PUC-PR Saúde - Pontifícia Universidade Católica do Paraná — Prova 2025
Você atende uma paciente de 30 anos com 35 semanas de gestação que veio checar os resultados de cardiotocografia, a qual apresenta feto com padrão não reativo e Perfil Biofísico fetal (realizado durante 30 minutos) com os seguintes parâmetros no resultado:- Movimentos respiratórios fetais: presença de 2 episódios de movimento respiratório fetal de 30 segundos cada- Movimentos corpóreos fetais: presença de 1 movimento amplo e 4 movimentos menores- Tônus Fetal: presente- Líquido Amniótico: Normal- Frequência Cardíaca Fetal: analisada pela CardiotocografiaCom base no resultado do Perfil Biofísico Fetal e da Cardiotocografia, qual a interpretação?
PBF 8/10 com líquido amniótico normal = Baixo risco de asfixia fetal, mesmo com cardiotocografia não reativa.
O Perfil Biofísico Fetal (PBF) avalia marcadores agudos (movimentos, tônus, reatividade cardíaca) e crônicos (líquido amniótico) de hipóxia. Um PBF de 8/10, mesmo com cardiotocografia não reativa (0 pontos), é tranquilizador e indica baixo risco de acidemia fetal, afastando a necessidade de uma intervenção de emergência.
O Perfil Biofísico Fetal (PBF) é um método não invasivo de avaliação da vitalidade fetal, especialmente útil em gestações de alto risco ou quando a cardiotocografia (CTG) apresenta resultado duvidoso. Ele visa identificar fetos em risco de hipóxia e acidemia, permitindo uma intervenção oportuna para prevenir danos neurológicos ou óbito. O PBF é composto por cinco variáveis, quatro avaliadas por ultrassonografia e uma pela CTG. Cada variável recebe uma pontuação de 2 (normal) ou 0 (anormal), totalizando um escore de 0 a 10. Os parâmetros de tônus, movimento corporal, movimento respiratório e reatividade da frequência cardíaca são marcadores agudos, refletindo o estado do sistema nervoso central no momento do exame. O volume de líquido amniótico é um marcador de hipóxia crônica, pois sua redução (oligoidrâmnio) resulta de uma diminuição do fluxo sanguíneo renal fetal ao longo do tempo. Um escore de 8 ou 10 é considerado normal e indica baixo risco de asfixia fetal na semana seguinte. Um escore de 6 é equívoco e requer reavaliação ou investigação adicional. Escores de 4, 2 ou 0 estão fortemente associados a um risco aumentado de asfixia fetal e geralmente indicam a necessidade de interrupção da gestação. No caso da questão, um PBF 8/10 com líquido amniótico normal é tranquilizador, apesar da CTG não reativa.

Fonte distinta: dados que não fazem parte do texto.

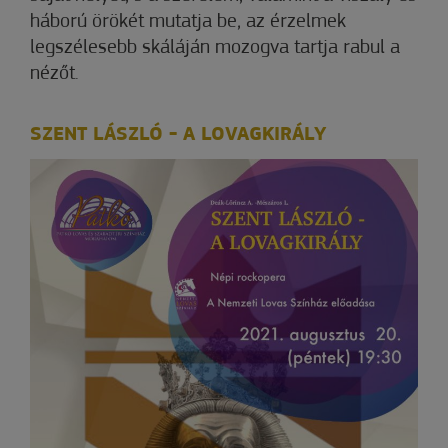
háború örökét mutatja be, az érzelmek
legszélesebb skáláján mozogva tartja rabul a
nézőt.
SZENT LÁSZLÓ - A LOVAGKIRÁLY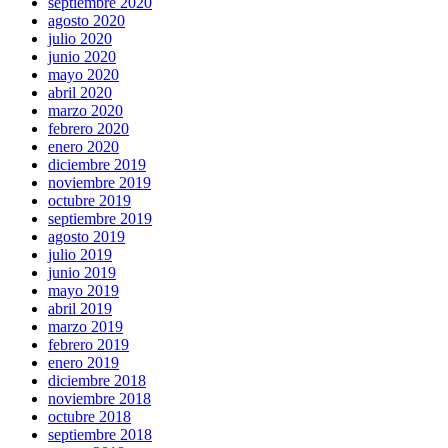
septiembre 2020
agosto 2020
julio 2020
junio 2020
mayo 2020
abril 2020
marzo 2020
febrero 2020
enero 2020
diciembre 2019
noviembre 2019
octubre 2019
septiembre 2019
agosto 2019
julio 2019
junio 2019
mayo 2019
abril 2019
marzo 2019
febrero 2019
enero 2019
diciembre 2018
noviembre 2018
octubre 2018
septiembre 2018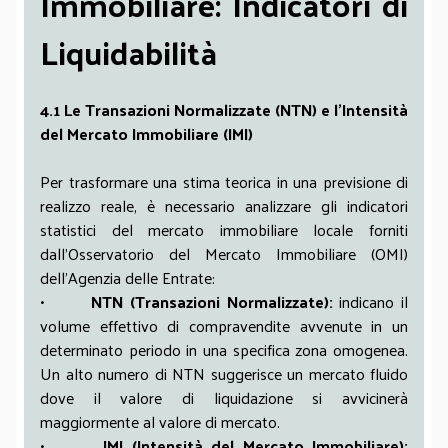
Immobiliare: Indicatori di
Liquidabilità
4.1 Le Transazioni Normalizzate (NTN) e l’Intensità
del Mercato Immobiliare (IMI)
Per trasformare una stima teorica in una previsione di
realizzo reale, è necessario analizzare gli indicatori
statistici del mercato immobiliare locale forniti
dall’Osservatorio del Mercato Immobiliare (OMI)
dell’Agenzia delle Entrate:
•
NTN (Transazioni Normalizzate):
indicano il
volume effettivo di compravendite avvenute in un
determinato periodo in una specifica zona omogenea.
Un alto numero di NTN suggerisce un mercato fluido
dove il valore di liquidazione si avvicinerà
maggiormente al valore di mercato.
•
IMI (Intensità del Mercato Immobiliare):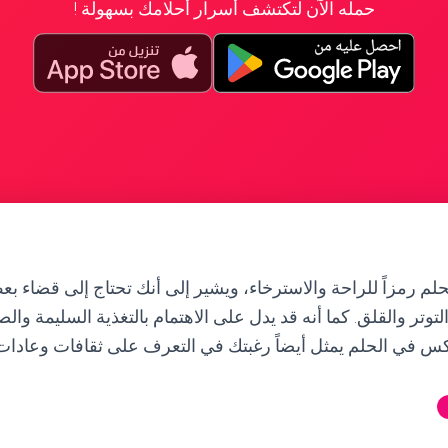
حمله الآن لتكتشف أسرار أحلامك بسهولة !
م رمزاً للراحة والاسترخاء، ويشير إلى أنك تحتاج إلى قضاء بع
تر والقلق. كما أنه قد يدل على الاهتمام بالتغذية السليمة وال
كس في الحلم يمثل أيضاً رغبتك في التعرف على ثقافات وعادات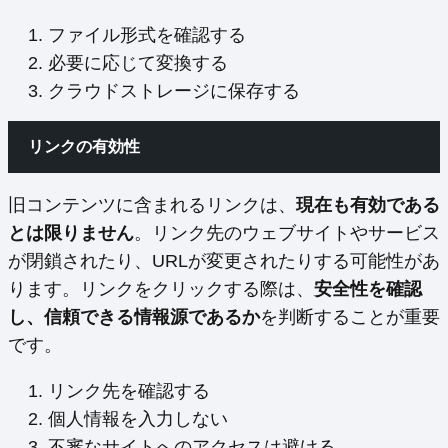
ファイル形式を確認する
必要に応じて変換する
クラウドストレージに保存する
リンクの有効性
旧コンテンツに含まれるリンクは、
現在も有効である
とは限りません
。リンク先のウェブサイトやサービス
が閉鎖されたり、URLが変更されたりする可能性があ
ります。リンクをクリックする際は、
安全性を確認
し、信頼できる情報源であるか
を判断することが重要
です。
リンク先を確認する
個人情報を入力しない
不審なサイトへのアクセスは避ける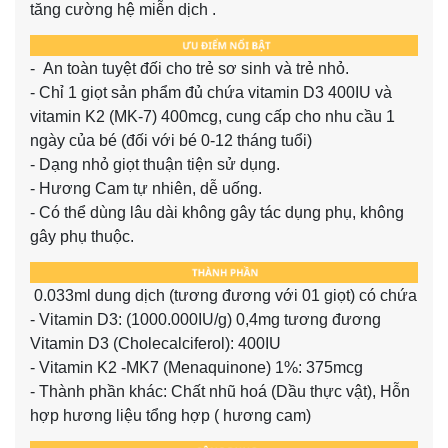
tăng cường hệ miễn dịch .
- An toàn tuyệt đối cho trẻ sơ sinh và trẻ nhỏ.
- Chỉ 1 giọt sản phẩm đủ chứa vitamin D3 400IU và
vitamin K2 (MK-7) 400mcg, cung cấp cho nhu cầu 1
ngày của bé (đối với bé 0-12 tháng tuổi)
- Dạng nhỏ giọt thuận tiện sử dụng.
- Hương Cam tự nhiên, dễ uống.
- Có thể dùng lâu dài không gây tác dụng phụ, không
gây phụ thuộc.
0.033ml dung dịch (tương đương với 01 giọt) có chứa
- Vitamin D3: (1000.000IU/g) 0,4mg tương đương
Vitamin D3 (Cholecalciferol): 400IU
- Vitamin K2 -MK7 (Menaquinone) 1%: 375mcg
- Thành phần khác: Chất nhũ hoá (Dầu thực vật), Hỗn
hợp hương liệu tổng hợp ( hương cam)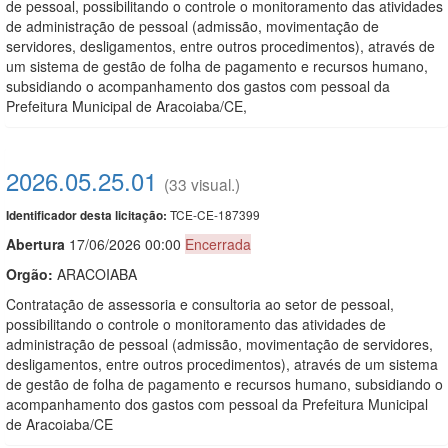
de pessoal, possibilitando o controle o monitoramento das atividades
de administração de pessoal (admissão, movimentação de
servidores, desligamentos, entre outros procedimentos), através de
um sistema de gestão de folha de pagamento e recursos humano,
subsidiando o acompanhamento dos gastos com pessoal da
Prefeitura Municipal de Aracoiaba/CE,
2026.05.25.01
(33 visual.)
TCE-CE-187399
Identificador desta licitação:
Abert
u
ra
17/06/2026 00:00
Encerrada
Orgão:
ARACOIABA
Contratação de assessoria e consultoria ao setor de pessoal,
possibilitando o controle o monitoramento das atividades de
administração de pessoal (admissão, movimentação de servidores,
desligamentos, entre outros procedimentos), através de um sistema
de gestão de folha de pagamento e recursos humano, subsidiando o
acompanhamento dos gastos com pessoal da Prefeitura Municipal
de Aracoiaba/CE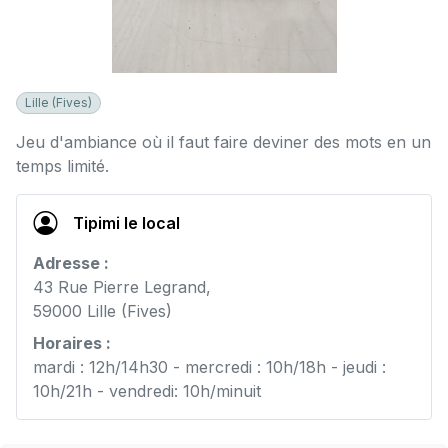
Lille (Fives)
Jeu d'ambiance où il faut faire deviner des mots en un
temps limité.
Tipimi le local
Adresse :
43 Rue Pierre Legrand,
59000 Lille (Fives)
Horaires :
mardi : 12h/14h30 - mercredi : 10h/18h - jeudi :
10h/21h - vendredi: 10h/minuit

O PBF avalia cinco parâmetros, valendo 2 pontos (presente) ou 0 (ausente): Tônus Fetal, Movimentos Corpóreos, Movimentos Respiratórios, Reatividade da Frequência Cardíaca (cardiotocografia) e Volume do Líquido Amniótico. Os quatro primeiros são marcadores agudos de hipóxia, enquanto o líquido amniótico é um marcador crônico.

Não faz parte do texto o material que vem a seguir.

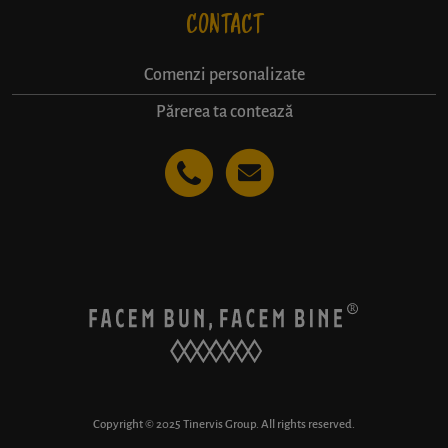
CONTACT
Comenzi personalizate
Părerea ta contează
Copyright © 2025 Tinervis Group. All rights reserved.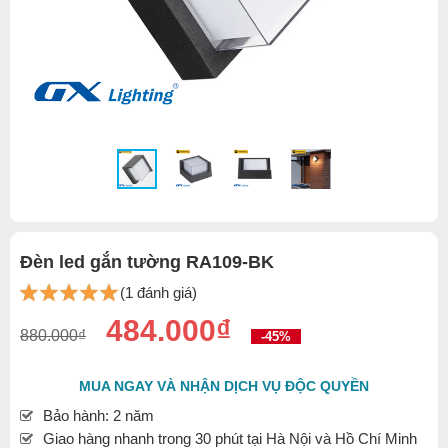
Đèn led gắn tường RA109-BK
(1 đánh giá)
484.000₫
880.000₫
-45%
MUA NGAY VÀ NHẬN DỊCH VỤ ĐỘC QUYỀN
Bảo hành: 2 năm
Giao hàng nhanh trong 30 phút tại Hà Nội và Hồ Chí Minh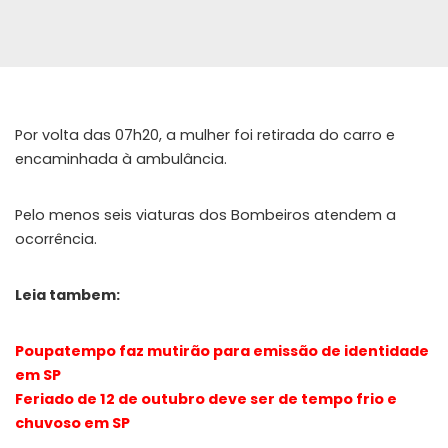
Por volta das 07h20, a mulher foi retirada do carro e
encaminhada à ambulância.
Pelo menos seis viaturas dos Bombeiros atendem a
ocorrência.
Leia tambem:
Poupatempo faz mutirão para emissão de identidade
em SP
Feriado de 12 de outubro deve ser de tempo frio e
chuvoso em SP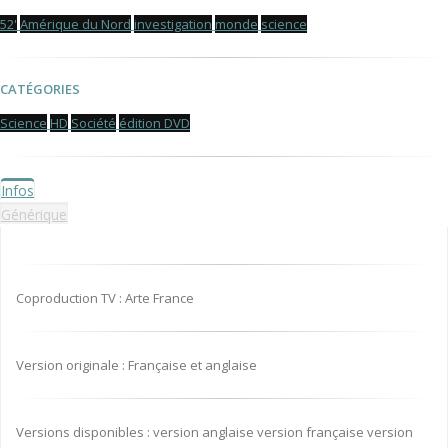
52'
Amérique du Nord
investigation
monde
science
CATÉGORIES
Science
HD
Société
édition DVD
Infos
Générique
Coproduction TV : Arte France
Version originale : Française et anglaise
Versions disponibles : version anglaise version française version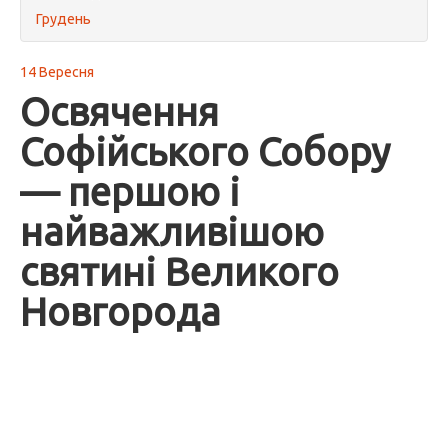
Грудень
14 Вересня
Освячення
Софійського Собору
— першою і
найважливішою
святині Великого
Новгорода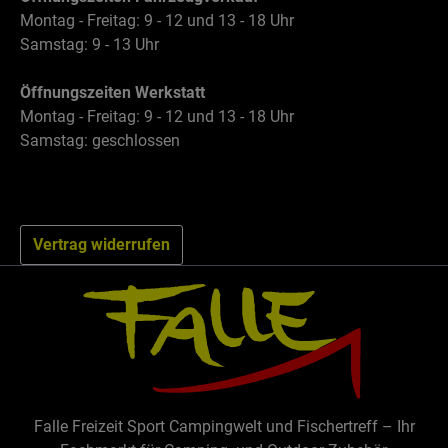
Montag - Freitag: 9 - 12 und 13 - 18 Uhr
Samstag: 9 - 13 Uhr
Öffnungszeiten Werkstatt
Montag - Freitag: 9 - 12 und 13 - 18 Uhr
Samstag: geschlossen
Vertrag widerrufen
Falle Freizeit Sport Campingwelt und Fischertreff – Ihr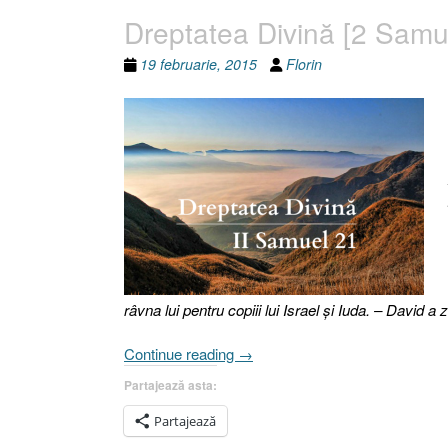
Dreptatea Divină [2 Samue
19 februarie, 2015
Florin
râvna lui pentru copiii lui Israel şi Iuda. – David a z
„Dreptatea
Continue reading
→
Divină
Partajează asta:
[2
Samuel
Partajează
21.1-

Um resultado 6/10 é considerado equívoco ou suspeito. A conduta depende da idade gestacional e da presença ou não de oligoidrâmnio. Se houver oligoidrâmnio, a interrupção da gestação é geralmente indicada. Se o líquido for normal, a conduta mais comum é repetir o teste em 24 horas ou prosseguir com a investigação.
Os marcadores agudos são controlados pelo sistema nervoso central e se alteram rapidamente com a hipóxia: tônus, movimentos corpóreos, movimentos respiratórios e reatividade cardíaca. O volume do líquido amniótico é um marcador crônico, pois a oligoidrâmnio se desenvolve ao longo de dias ou semanas devido à redistribuição do fluxo sanguíneo fetal, que prioriza órgãos nobres em detrimento dos rins.